One evening, a friend of Sergio’s came across a torn packet of soup bearing the words Made in USA Best before 03-14-1944. He shared the discovery with the others. March 14, 1944. They all silently prayed to make it to that date, too, which seemed terribly far off.
Many would go on to believe, even long after war’s end, that Americans lived off those dehydrated minute meals. So this was how the American dream tasted? Of smoke and mirrors.
From inside the camp, eyes wide with incredulity, the prisoners were at a loss to explain the Russians’ new-found generosity. They couldn’t understand why their captors were suddenly so concerned with their health and waist measurements. Lend-lease. The food was a loan, not a gift, with hefty expectations attached. Compliance, hard work, obedience, unflagging effort. The Soviets wanted them to hit a respectable weight, though they wouldn’t earn any more respect for it.
After a month of opulence, the prisoners were weighed. Everyone was handed a card on which their results were recorded. Sergio felt as if he was headed into the boxing ring already knowing he would lose the fight.
Forty-five kilos.
Sergio had never been a large man, but it was the first time he’d seen those numbers on a scale he happened to be standing on. He weighed as much as a twelve-year-old. The officials marked his card and told him to go stand with the other able-bodied men. Clearly it didn’t take much to be considered healthy.
After the physically fit were separated from the infirm, who would most likely be shot dead, the Russians formed new groups by country of origin
. There were about four hundred Italians in total, and they were moved to a nearby camp housing only Italian nationals. Sergio was afraid they would be even worse off there, but it turned out he needn’t have worried.
Prisoners in Lager 58 were treated with more dignity. They were adequately fed, sent to the infirmary when necessary, and allowed to sleep more than three hours a night.
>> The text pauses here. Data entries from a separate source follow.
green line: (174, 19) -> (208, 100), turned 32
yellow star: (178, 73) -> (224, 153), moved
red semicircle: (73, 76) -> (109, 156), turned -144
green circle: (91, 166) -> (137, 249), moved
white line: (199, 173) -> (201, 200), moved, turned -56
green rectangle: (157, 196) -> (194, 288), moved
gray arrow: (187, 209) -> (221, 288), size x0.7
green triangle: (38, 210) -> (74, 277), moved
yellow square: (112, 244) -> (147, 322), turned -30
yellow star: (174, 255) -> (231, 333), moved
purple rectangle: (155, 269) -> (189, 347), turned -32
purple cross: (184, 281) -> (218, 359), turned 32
Sergio would recall very little of this period of his internment. Two years of his life vanished into thin air. The only thing he would remember was how those two years ended.
Like a Frog in Winter
on october 13, 1943, Italy declared war on Germany. The Russians were happy to break the news to the Italian prisoners, whom they regarded as even sorrier than before. Cowards, traitors, scaredy-cats—they found all sorts of names to describe their weakness and cowardice.
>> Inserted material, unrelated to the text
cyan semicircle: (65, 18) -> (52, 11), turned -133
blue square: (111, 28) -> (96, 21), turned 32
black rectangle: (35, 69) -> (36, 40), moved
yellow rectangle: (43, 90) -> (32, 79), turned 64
Though they had gotten wind of their country’s shifting alliances following the signing of the Armistice of Cassibile, the Italian detainees were unaware of the impact a treaty with the Allies would have on Italian nationals at home and at war. Already reeling from the conflict, their country descended into animal-like confusion and was unable to fend off the ensuing German invasion. A world war spiralled into a civil war, and it was impossible to say which of the two was worse.
When a family’s house is on fire, they don’t much care if the rest of the world is being bombed to hell.
The Italians were forced to choose sides: support the Allies, who controlled parts of the south and Sicily, or fight on alongside the Germans, who occupied the rest of the peninsula. Of course, not everyone wanted to get involved. Better to stay neutral, some claimed. Perhaps they thought doing so would save them, spare them from bullets and disillusionment. Instead, those men and women felt the impact of their divided country most; they were constantly called on to justify their indifference and break up any skirmishes that erupted between members of the two sides.